Blanco-Pintos Triana, Regueira-Iglesias Alba, Balsa-Castro Carlos, Tomás Inmaculada
Oral Sciences Research Group, Special Needs Unit, Department of Surgery and Medical-surgical Specialties, School of Medicine and Dentistry, Health Research Institute of Santiago (IDIS), Universidade de Santiago de Compostela, Galicia, Spain.
Adv Exp Med Biol. 2022;1373:283-302. doi: 10.1007/978-3-030-96881-6_15.

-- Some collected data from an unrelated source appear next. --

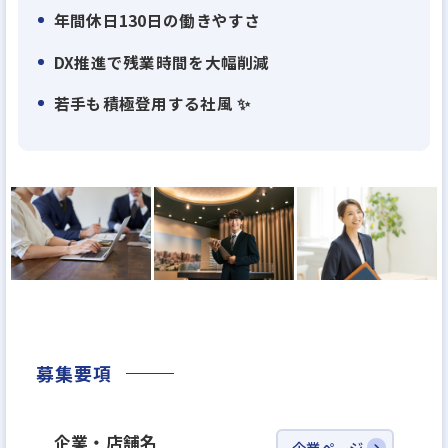
質」を最優先にした徹底的な品質管理体制を構築。
年間休日130日の働きやすさ
外部第三者機関による施工監査も導入し、業界内で
DX推進で残業時間を大幅削減
も高い施工品質を誇ります。
若手も積極登用する社風 ✨
社風はフラットで風通しが良く、部署の垣根を超え
てチームで取り組む文化が根付いています。2031年
の売上1000億円達成を目指し、年齢や性別に関係な
く、意欲ある人材を積極的に採用・登用中。資格取
得支援など人材育成への投資にも力を入れています。
また、働きやすさにも注力しており、本社平均残業時
間は月10～15時間程度、年間休日は業界高水準の130
日。施工管理職は現場終了後に1週間～1か月のリフ
募集要項
レッシュ休暇を取得可能です。さらに、2024年には
「建設ディレクターグループ」を新設し、DX推進に
企業・店舗名
企業ページ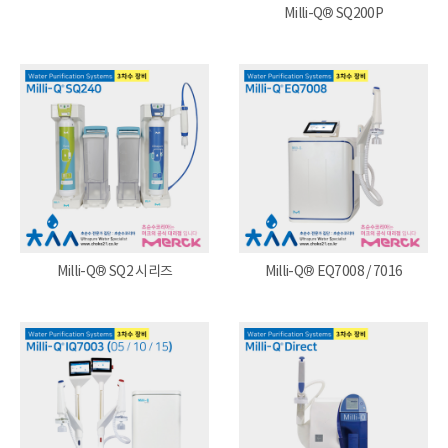
Milli-Q® SQ200P
Milli-Q® SQ2 시리즈
Milli-Q® EQ7008 / 7016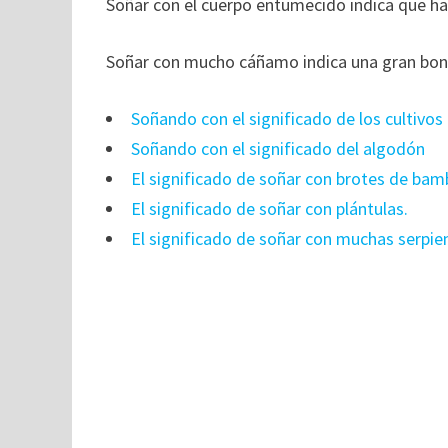
Soñar con el cuerpo entumecido indica que h
Soñar con mucho cáñamo indica una gran bo
Soñando con el significado de los cultivos
Soñando con el significado del algodón
El significado de soñar con brotes de bam
El significado de soñar con plántulas.
El significado de soñar con muchas serpi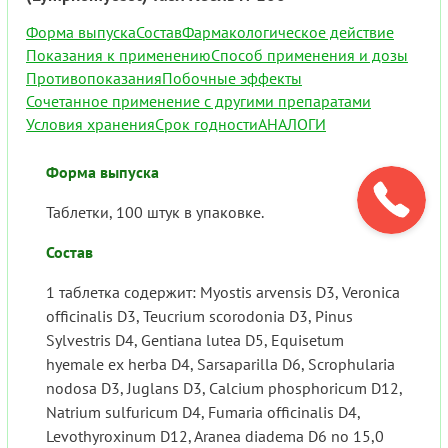
Форма выпуска
Состав
Фармакологическое действие
Показания к применению
Способ применения и дозы
Противопоказания
Побочные эффекты
Сочетанное применение с другими препаратами
Условия хранения
Срок годности
АНАЛОГИ
Форма выпуска
Таблетки, 100 штук в упаковке.
Состав
1 таблетка содержит: Myostis arvensis D3, Veronica
officinalis D3, Teucrium scorodonia D3, Pinus
Sylvestris D4, Gentiana lutea D5, Equisetum
hyemale ex herba D4, Sarsaparilla D6, Scrophularia
nodosa D3, Juglans D3, Calcium phosphoricum D12,
Natrium sulfuricum D4, Fumaria officinalis D4,
Levothyroxinum D12, Aranea diadema D6 no 15,0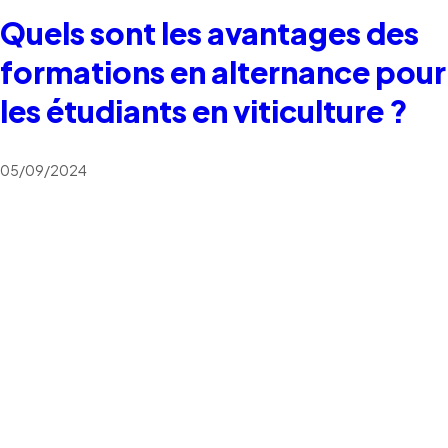
Quels sont les avantages des
formations en alternance pour
les étudiants en viticulture ?
05/09/2024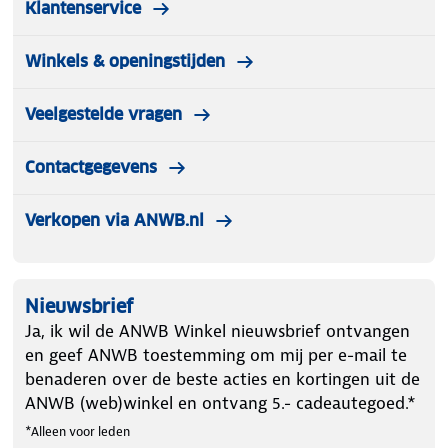
Klantenservice
Winkels & openingstijden
Veelgestelde vragen
Contactgegevens
Verkopen via ANWB.nl
Nieuwsbrief
Ja, ik wil de ANWB Winkel nieuwsbrief ontvangen
en geef ANWB toestemming om mij per e-mail te
benaderen over de beste acties en kortingen uit de
ANWB (web)winkel en ontvang 5.- cadeautegoed.*
*Alleen voor leden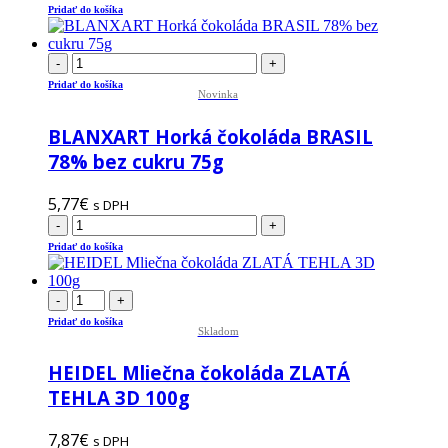
Pridať do košíka
-
+
Pridať do košíka
Novinka
BLANXART Horká čokoláda BRASIL
78% bez cukru 75g
5,77
€
s DPH
-
+
Pridať do košíka
-
+
Pridať do košíka
Skladom
HEIDEL Mliečna čokoláda ZLATÁ
TEHLA 3D 100g
7,87
€
s DPH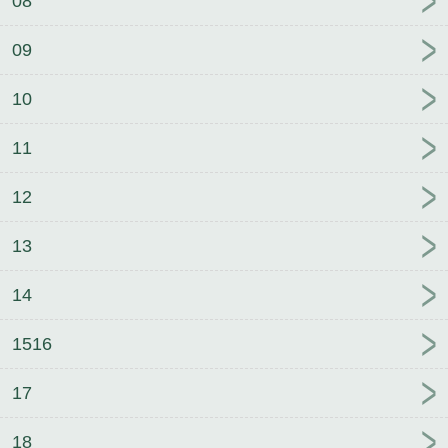
08
09
10
11
12
13
14
1516
17
18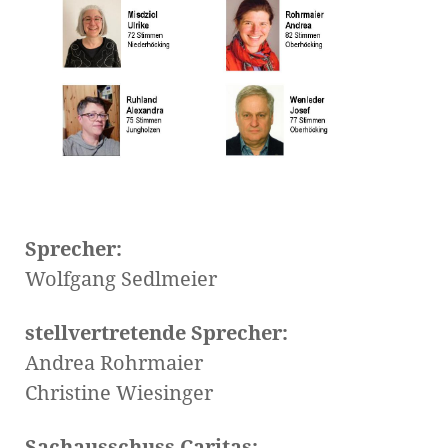
Sprecher:
Wolfgang Sedlmeier
stellvertretende Sprecher:
Andrea Rohrmaier
Christine Wiesinger
Sachausschuss Caritas: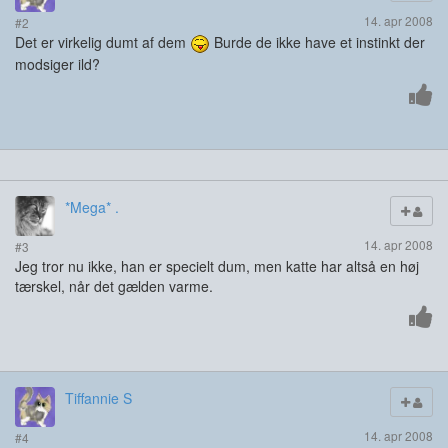
14. apr 2008
#2
Det er virkelig dumt af dem
Burde de ikke have et instinkt der
modsiger ild?
*Mega* .
14. apr 2008
#3
Jeg tror nu ikke, han er specielt dum, men katte har altså en høj
tærskel, når det gælden varme.
Tiffannie S
14. apr 2008
#4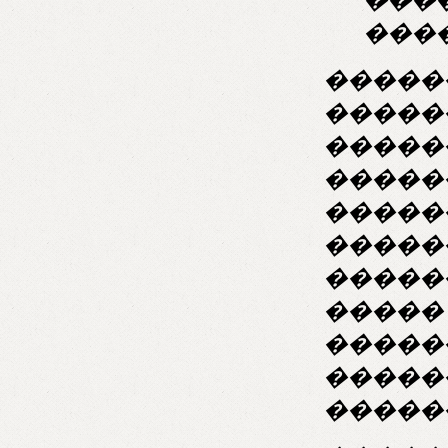
���
�����
������
�����
������
�����
�����
�����
����� 
�����
�����
�����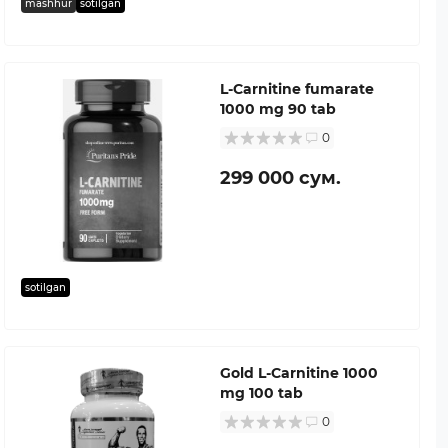
mashhur
sotilgan
L-Carnitine fumarate
1000 mg 90 tab
0
299 000 сум.
sotilgan
Gold L-Carnitine 1000
mg 100 tab
0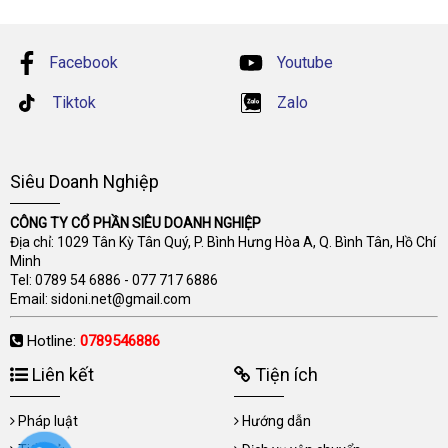
Facebook
Youtube
Tiktok
Zalo
Siêu Doanh Nghiệp
CÔNG TY CỔ PHẦN SIÊU DOANH NGHIỆP
Địa chỉ: 1029 Tân Kỳ Tân Quý, P. Bình Hưng Hòa A, Q. Bình Tân, Hồ Chí
Minh
Tel:
0789 54 6886
-
077 717 6886
Email:
sidoni.net@gmail.com
Hotline:
0789546886
Liên kết
Tiện ích
Pháp luật
Hướng dẫn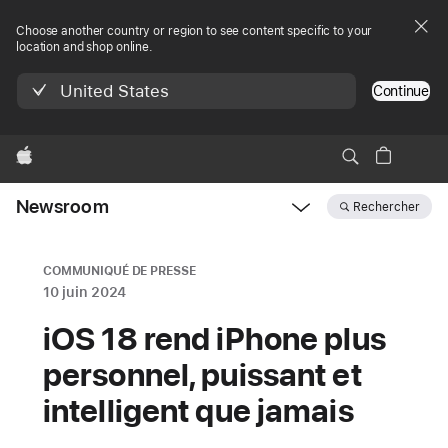
Choose another country or region to see content specific to your
location and shop online.
United States
Continue
Apple
Newsroom
Rechercher
Open
Newsroom
navigation
COMMUNIQUÉ DE PRESSE
10 juin 2024
iOS 18 rend iPhone plus
personnel, puissant et
intelligent que jamais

Periodontitis is one of the world's most common chronic human diseases and has a significant impact on oral health. Recent evidence has revealed a link between periodontitis and certain severe systemic conditions. Moreover, periodontal patients remain so for life, even following successful therapy, requiring ongoing supportive care to prevent the disease's recurrence. The first challenge in treating the condition is ensuring a timely and accurate diagnosis since the loss of periodontal bone and soft tissue is progressive and largely irreversible. Although current clinical and radiographic parameters are the best available for identifying and monitoring the disease, the scientific community has a particular interest in finding quantifiable biomarkers in oral fluids that can improve early detection rates of periodontitis and evaluations of its severity. It is widely accepted that periodontitis is associated with polymicrobial dysbiosis and a chronic inflammatory immune response in the host. This response causes the generation of mediators like cytokines. Higher concentrations of cytokines are involved in inflammation and disease progression, acting as a network of biological redundancy. Most of the cytokines investigated concerning the periodontitis pathogenesis are proinflammatory. Of all of them, interleukin (IL) 1beta has been studied the most, followed by tumor necrosis factor (TNF) alpha and IL6. In contrast, only a few papers have evaluated antiinflammatory cytokines, with the most researched being IL4 and IL10. Several systemic reviews have concluded that the specific cytokines present in patients with periodontitis have a distinctive profile, which may indicate their possible discriminatory potential. In this chapter, the focus is on analyzing studies that investigate the accuracy of diagnoses of periodontitis based on the cytokines present in gingival crevicular fluid and saliva. The findings of our research group are also described.
牙周炎是世界上最常见的人类慢性疾病之一,对口腔健康有重大影响。最近的证据揭示了牙周炎与某些严重全身疾病之间的联系。此外,牙周炎患者即使在成功治疗后也会终生患病,需要持续的支持性护理以防止疾病复发。治疗该疾病的首要挑战是确保及时、准确的诊断,因为牙周骨和软组织的丧失是渐进性的,而且在很大程度上是不可逆的。尽管目前的临床和影像学参数是识别和监测该疾病的最佳可用指标,但科学界特别感兴趣的是在口腔液体中找到可量化的生物标志物,以提高牙周炎的早期检测率及其严重程度评估。人们普遍认为,牙周炎与微生物群落失调和宿主的慢性炎症免疫反应有关。这种反应会导致细胞因子等介质的产生。较高浓度的细胞因子参与炎症和疾病进展,形成一个具有生物学冗余性的网络。在研究牙周炎发病机制的所有细胞因子中,大多数是促炎细胞因子。其中,白细胞介素(IL)-1β研究得最多,其次是肿瘤坏死因子(TNF)-α和IL-6。相比之下,只有少数论文评估了抗炎细胞因子,研究最多的是IL-4和IL-10。几项系统评价得出结论,牙周炎患者体内存在的特定细胞因子具有独特的特征,这可能表明它们具有潜在的鉴别潜力。在本章中,重点是分析基于龈沟液和唾液中存在的细胞因子来研究牙周炎诊断准确性的研究。我们研究小组的研究结果也将进行描述。